Appearing More Autistic After Diagnosis

A few days ago, Autistic Aloha wrote post about being born autistic and, hence, having been autistic long beofre his diagnosis. I want to write today about one issue which he raises: the idea that autistics appear more autistic after they’ve been diagnosed. I have myself been accused of this, and I say accused because people inevitably see it as something negative. I also have been told that I use my autism diagnosis as an excuse to act more autistic while having the ability (judging by my prior appearance) to act more NT.

This is assuming first that acting NT is always better than acting autistic. I personally don’t think so: unless the autistic is exhibiting dangerous behavior, there is no need to assume that something is bad just because it looks autistic. I know that autistic behavior makes NTs uncomfortable, but so what? Some NT behavior makes me uncomfortable, but I have no right to tell you to stop acting NT.

Even going along with the idea that autism is intrinsically negative, who are you, neurotypical observer, to judge whether an autistic is truly capable of acting more NT than they do post-diagnosis? What if the autistic, like I myself, has always felt gravely overburdened by the expectation of normalcy, and is dropping the fa├žade for their own mental health? This is very commonly the case.
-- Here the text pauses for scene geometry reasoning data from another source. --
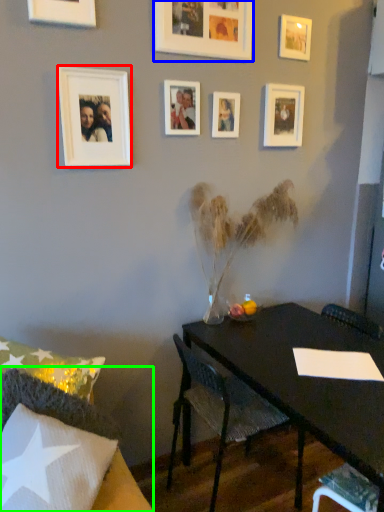 Question: Which object is positioned closest to picture frame (highlighted by a red box)? Select from picture frame (highlighted by a blue box) and chair (highlighted by a green box).

Choices:
 (A) picture frame
 (B) chair

Answer: (A) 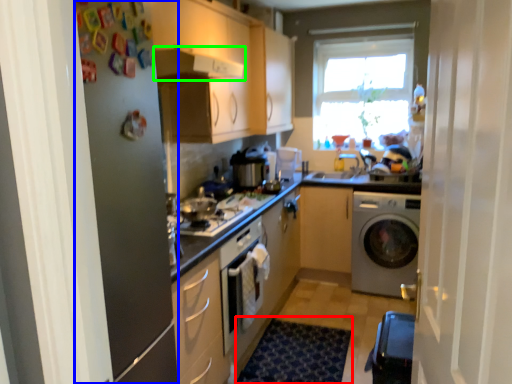 Question: Estimate the real-world distances between objects in this image. Which object is farther from doormat (highlighted by a red box), screen door (highlighted by a blue box) or exhaust hood (highlighted by a green box)?

Choices:
 (A) screen door
 (B) exhaust hood

Answer: (B) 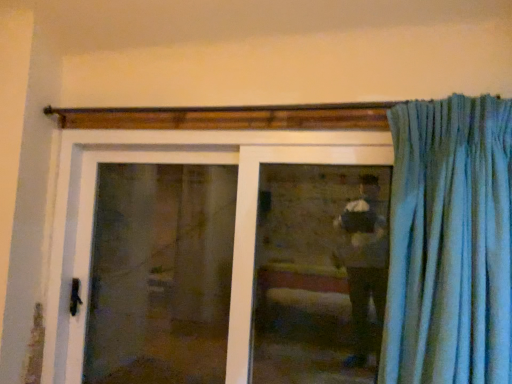 I want to click on clear glass window at center, so click(x=317, y=275).

Could you tell me if clear glass window at center is turned towards transparent glass screen door at center?

No, clear glass window at center is not turned towards transparent glass screen door at center.

Is the surface of clear glass window at center in direct contact with transparent glass screen door at center?

No.

Is clear glass window at center wider than transparent glass screen door at center?

No, clear glass window at center is not wider than transparent glass screen door at center.

What's the angular difference between clear glass window at center and white plastic door at center's facing directions?

The facing directions of clear glass window at center and white plastic door at center are 0.00512 degrees apart.

Is clear glass window at center wider or thinner than white plastic door at center?

Clearly, clear glass window at center has less width compared to white plastic door at center.

From the image's perspective, is clear glass window at center positioned above or below white plastic door at center?

clear glass window at center is above white plastic door at center.

From the picture: In terms of height, does transparent glass screen door at center look taller or shorter compared to clear glass window at center?

In the image, transparent glass screen door at center appears to be taller than clear glass window at center.

Which is closer to the camera, (194, 167) or (309, 370)?

Point (194, 167).

Is transparent glass screen door at center not near clear glass window at center?

No, transparent glass screen door at center is not far from clear glass window at center.

Locate an element on the screen. The image size is (512, 384). screen door lying behind the clear glass window at center is located at coordinates (160, 274).

In the scene shown: Which object is closer to the camera taking this photo, transparent glass screen door at center or white plastic door at center?

Positioned in front is white plastic door at center.

Between transparent glass screen door at center and white plastic door at center, which one has smaller width?

With smaller width is transparent glass screen door at center.

Is transparent glass screen door at center facing towards white plastic door at center?

Yes.

Can you confirm if white plastic door at center is shorter than transparent glass screen door at center?

Correct, white plastic door at center is not as tall as transparent glass screen door at center.

Is white plastic door at center beside transparent glass screen door at center?

No.

What's the angular difference between white plastic door at center and transparent glass screen door at center's facing directions?

white plastic door at center and transparent glass screen door at center are facing 0.00568 degrees away from each other.

Is white plastic door at center oriented towards transparent glass screen door at center?

Yes.

Is white plastic door at center surrounding clear glass window at center?

Yes, clear glass window at center is surrounded by white plastic door at center.

Is white plastic door at center wider or thinner than clear glass window at center?

white plastic door at center is wider than clear glass window at center.

Measure the distance from white plastic door at center to clear glass window at center.

15.29 inches.

Locate an element on the screen. This screenshot has height=384, width=512. window lying in front of the transparent glass screen door at center is located at coordinates (317, 275).

This screenshot has height=384, width=512. Identify the location of window lying behind the white plastic door at center. (317, 275).

Looking at the image, which one is located closer to clear glass window at center, white plastic door at center or transparent glass screen door at center?

The object closer to clear glass window at center is white plastic door at center.

Based on their spatial positions, is white plastic door at center or clear glass window at center further from transparent glass screen door at center?

Among the two, clear glass window at center is located further to transparent glass screen door at center.

Looking at the image, which one is located closer to white plastic door at center, transparent glass screen door at center or clear glass window at center?

The object closer to white plastic door at center is transparent glass screen door at center.

Estimate the real-world distances between objects in this image. Which object is further from clear glass window at center, transparent glass screen door at center or white plastic door at center?

transparent glass screen door at center is positioned further to the anchor clear glass window at center.

Looking at the image, which one is located closer to transparent glass screen door at center, clear glass window at center or white plastic door at center?

white plastic door at center lies closer to transparent glass screen door at center than the other object.

Looking at the image, which one is located closer to white plastic door at center, clear glass window at center or transparent glass screen door at center?

Among the two, transparent glass screen door at center is located nearer to white plastic door at center.

What are the coordinates of `door situated between transparent glass screen door at center and clear glass window at center from left to right` in the screenshot? It's located at (178, 163). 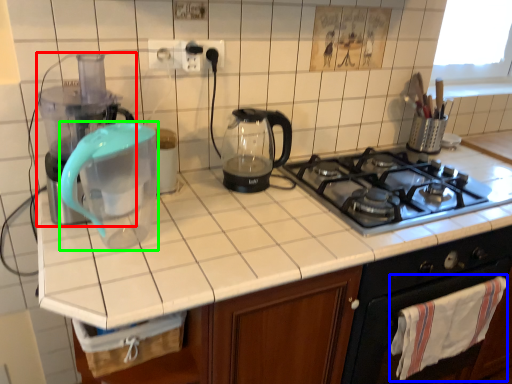 Question: Based on their relative distances, which object is farther from blender (highlighted by a red box)? Choose from cloth (highlighted by a blue box) and coffeepot (highlighted by a green box).

Choices:
 (A) cloth
 (B) coffeepot

Answer: (A) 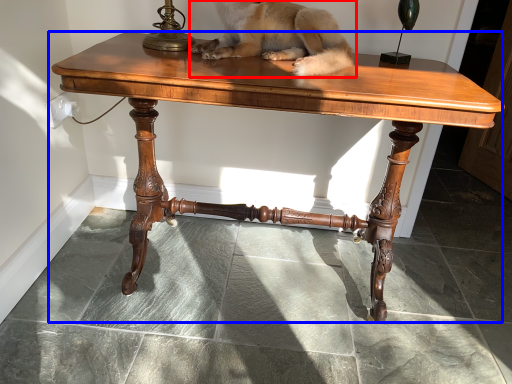 Question: Which point is further to the camera, dog (highlighted by a red box) or table (highlighted by a blue box)?

Choices:
 (A) dog
 (B) table

Answer: (A) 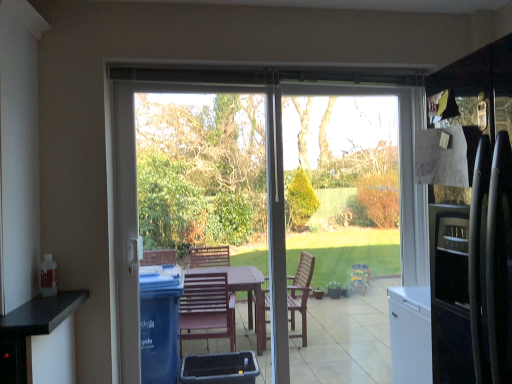 Locate an element on the screen. This screenshot has width=512, height=384. transparent glass door at center is located at coordinates (292, 92).

Does transparent glass window screen at center have a greater width compared to transparent glass door at center?

Incorrect, the width of transparent glass window screen at center does not surpass that of transparent glass door at center.

Considering the points (315, 281) and (267, 68), which point is behind, point (315, 281) or point (267, 68)?

The point (315, 281) is farther.

From a real-world perspective, is transparent glass window screen at center physically above transparent glass door at center?

Yes, from a real-world perspective, transparent glass window screen at center is over transparent glass door at center

What's the angular difference between transparent glass door at center and transparent plastic screen door at center's facing directions?

transparent glass door at center and transparent plastic screen door at center are facing 1.08 degrees away from each other.

Is transparent glass door at center to the right of transparent plastic screen door at center from the viewer's perspective?

Yes, transparent glass door at center is to the right of transparent plastic screen door at center.

Considering the sizes of objects transparent glass door at center and transparent plastic screen door at center in the image provided, who is taller, transparent glass door at center or transparent plastic screen door at center?

transparent glass door at center.

Choose the correct answer: Is transparent glass door at center inside transparent plastic screen door at center or outside it?

transparent glass door at center is not inside transparent plastic screen door at center, it's outside.

Which of these two, transparent plastic screen door at center or transparent glass door at center, stands shorter?

With less height is transparent plastic screen door at center.

Is transparent plastic screen door at center closer to camera compared to transparent glass door at center?

Yes, transparent plastic screen door at center is closer to the viewer.

Is transparent plastic screen door at center not within transparent glass door at center?

That's incorrect, transparent plastic screen door at center is not completely outside transparent glass door at center.

From the picture: Which object is positioned more to the left, transparent plastic screen door at center or transparent glass door at center?

transparent plastic screen door at center is more to the left.

From the picture: From the image's perspective, which object appears higher, transparent plastic screen door at center or transparent glass window screen at center?

transparent plastic screen door at center, from the image's perspective.

Is transparent plastic screen door at center at the right side of transparent glass window screen at center?

No, transparent plastic screen door at center is not to the right of transparent glass window screen at center.

Based on the photo, from a real-world perspective, is transparent plastic screen door at center positioned under transparent glass window screen at center based on gravity?

No.

Is the surface of transparent glass window screen at center in direct contact with transparent plastic screen door at center?

There is a gap between transparent glass window screen at center and transparent plastic screen door at center.

From the image's perspective, is transparent glass window screen at center above or below transparent plastic screen door at center?

Based on their image positions, transparent glass window screen at center is located beneath transparent plastic screen door at center.

From a real-world perspective, is transparent glass window screen at center positioned over transparent plastic screen door at center based on gravity?

Actually, transparent glass window screen at center is physically below transparent plastic screen door at center in the real world.

Is transparent glass window screen at center further to camera compared to transparent plastic screen door at center?

Yes, transparent glass window screen at center is further from the camera.

Which of these two, transparent glass door at center or transparent glass window screen at center, is bigger?

Bigger between the two is transparent glass door at center.

Is transparent glass door at center positioned before transparent glass window screen at center?

Yes.

Is transparent glass door at center located outside transparent glass window screen at center?

Actually, transparent glass door at center is within transparent glass window screen at center.

Identify the location of door lying on the left of transparent glass window screen at center. Image resolution: width=512 pixels, height=384 pixels. (292, 92).

Identify the location of door below the transparent plastic screen door at center (from the image's perspective). This screenshot has width=512, height=384. (292, 92).

Which object lies further to the anchor point transparent glass window screen at center, transparent glass door at center or transparent plastic screen door at center?

transparent plastic screen door at center lies further to transparent glass window screen at center than the other object.

From the image, which object appears to be nearer to transparent plastic screen door at center, transparent glass window screen at center or transparent glass door at center?

transparent glass door at center is closer to transparent plastic screen door at center.

Looking at the image, which one is located closer to transparent glass door at center, transparent glass window screen at center or transparent plastic screen door at center?

transparent glass window screen at center is positioned closer to the anchor transparent glass door at center.

Based on their spatial positions, is transparent plastic screen door at center or transparent glass door at center closer to transparent glass window screen at center?

transparent glass door at center.

Estimate the real-world distances between objects in this image. Which object is further from transparent plastic screen door at center, transparent glass door at center or transparent glass window screen at center?

Among the two, transparent glass window screen at center is located further to transparent plastic screen door at center.

Based on their spatial positions, is transparent plastic screen door at center or transparent glass window screen at center further from transparent glass door at center?

Based on the image, transparent plastic screen door at center appears to be further to transparent glass door at center.

Locate an element on the screen. This screenshot has width=512, height=384. door between transparent plastic screen door at center and transparent glass window screen at center from left to right is located at coordinates (292, 92). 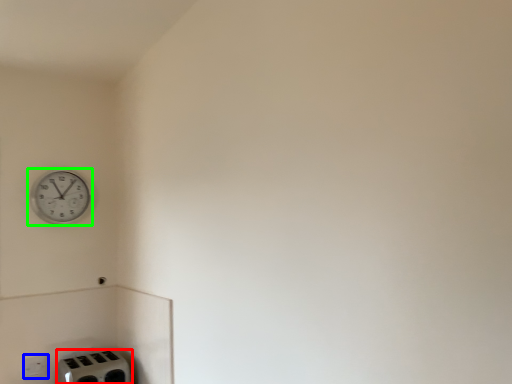 Question: Based on their relative distances, which object is farther from appliance (highlighted by a red box)? Choose from electric outlet (highlighted by a blue box) and wall clock (highlighted by a green box).

Choices:
 (A) electric outlet
 (B) wall clock

Answer: (B) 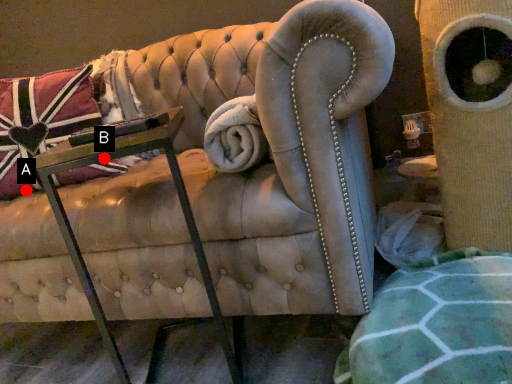 Question: Two points are circled on the image, labeled by A and B beside each circle. Which point appears closest to the camera in this image?

Choices:
 (A) A is closer
 (B) B is closer

Answer: (B) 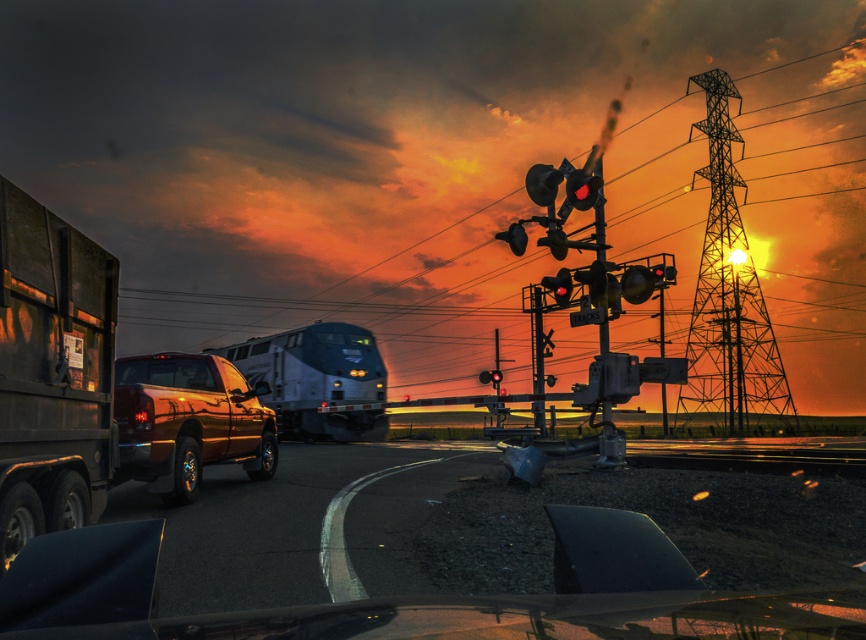 Question: Is matte black traffic light at center positioned before red glass traffic light at center?

Choices:
 (A) no
 (B) yes

Answer: (B)

Question: Is dark matte trailer truck at left above matte black traffic light at center?

Choices:
 (A) no
 (B) yes

Answer: (A)

Question: Does matte black train at center come behind red glass traffic light at center?

Choices:
 (A) yes
 (B) no

Answer: (B)

Question: Which object is the closest to the matte black train at center?

Choices:
 (A) metallic gold truck at lower left
 (B) matte black traffic light at upper right

Answer: (B)

Question: Based on their relative distances, which object is nearer to the dark matte trailer truck at left?

Choices:
 (A) red glass traffic light at center
 (B) metallic gold truck at lower left
 (C) metallic red traffic light at upper right

Answer: (B)

Question: Estimate the real-world distances between objects in this image. Which object is farther from the metallic gold truck at lower left?

Choices:
 (A) matte black traffic light at center
 (B) matte black train at center

Answer: (B) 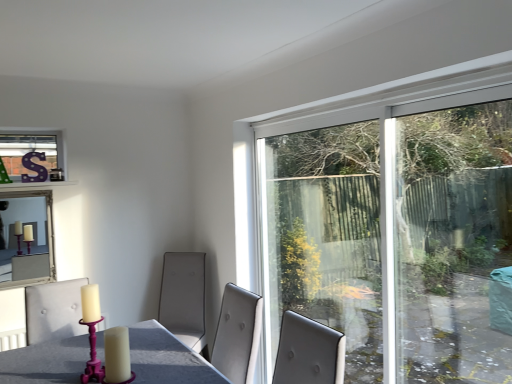 Question: From a real-world perspective, relative to transparent glass window at upper right, is silver-framed mirror at upper left vertically above or below?

Choices:
 (A) above
 (B) below

Answer: (B)

Question: Which is correct: silver-framed mirror at upper left is inside transparent glass window at upper right, or outside of it?

Choices:
 (A) outside
 (B) inside

Answer: (A)

Question: In the image, is silver-framed mirror at upper left positioned in front of or behind transparent glass window at upper right?

Choices:
 (A) front
 (B) behind

Answer: (B)

Question: Is transparent glass window at upper right inside or outside of silver-framed mirror at upper left?

Choices:
 (A) inside
 (B) outside

Answer: (B)

Question: Does point (392, 340) appear closer or farther from the camera than point (9, 281)?

Choices:
 (A) farther
 (B) closer

Answer: (B)

Question: From a real-world perspective, is transparent glass window at upper right positioned above or below silver-framed mirror at upper left?

Choices:
 (A) above
 (B) below

Answer: (A)

Question: Looking at their shapes, would you say transparent glass window at upper right is wider or thinner than silver-framed mirror at upper left?

Choices:
 (A) wide
 (B) thin

Answer: (B)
After all, especially in cases of adult diagnosis, many autistics come into services because they’re burned-out, depressed or otherwise suffering. I have met few autistics who seek help for their autism (not just a diagnosis for self-understanding) because they’re flapping their hands, having difficulty making eye contact, or misunderstanding neurotypical humor. I myself sougt help because I was having terrible meltdowns due to overload. Now as I said, meltdowns are dangerous, so I can see why you’d want me to unlearn those, but I’ve been told I was appearing more autistic for being more reactive to sensory input without becoming aggressive. This was in turn said to be a case of me using autism as an excuse.

Well, I’m not saying that autistics by definition cannot use their autism as an excuse for misbehavior (yet see above for my take on autism as misbehavior). They can and do. What I am trying to make clear is that perceived excusing may be something totally diffferent even in cases of harmful autistic behavior, such as meltdowns. This does not mean the autistic should be allowed to continue to melt down. However, if you assume the meltdowns are willful, you’ll employ a totally different intervention than if you assume the autistic is responding to genuine overload or burn-out.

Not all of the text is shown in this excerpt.